Work required
Set down the data below word for word, and leave the images aside.

[Stored items from a collection]
*** Block opens ***
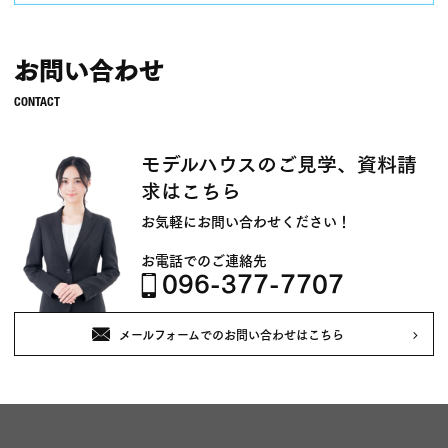
お問い合わせ
モデルハウスのご見学、資料請
求はこちら
お気軽にお問い合わせください！
お電話でのご連絡先
096-377-7707
メールフォームでのお問い合わせはこちら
*** Block closes ***
Answer below
お問い合わせ
モデルハウスのご見学、資料請
求はこちら
お気軽にお問い合わせください！
お電話でのご連絡先
096-377-7707
メールフォームでのお問い合わせはこちら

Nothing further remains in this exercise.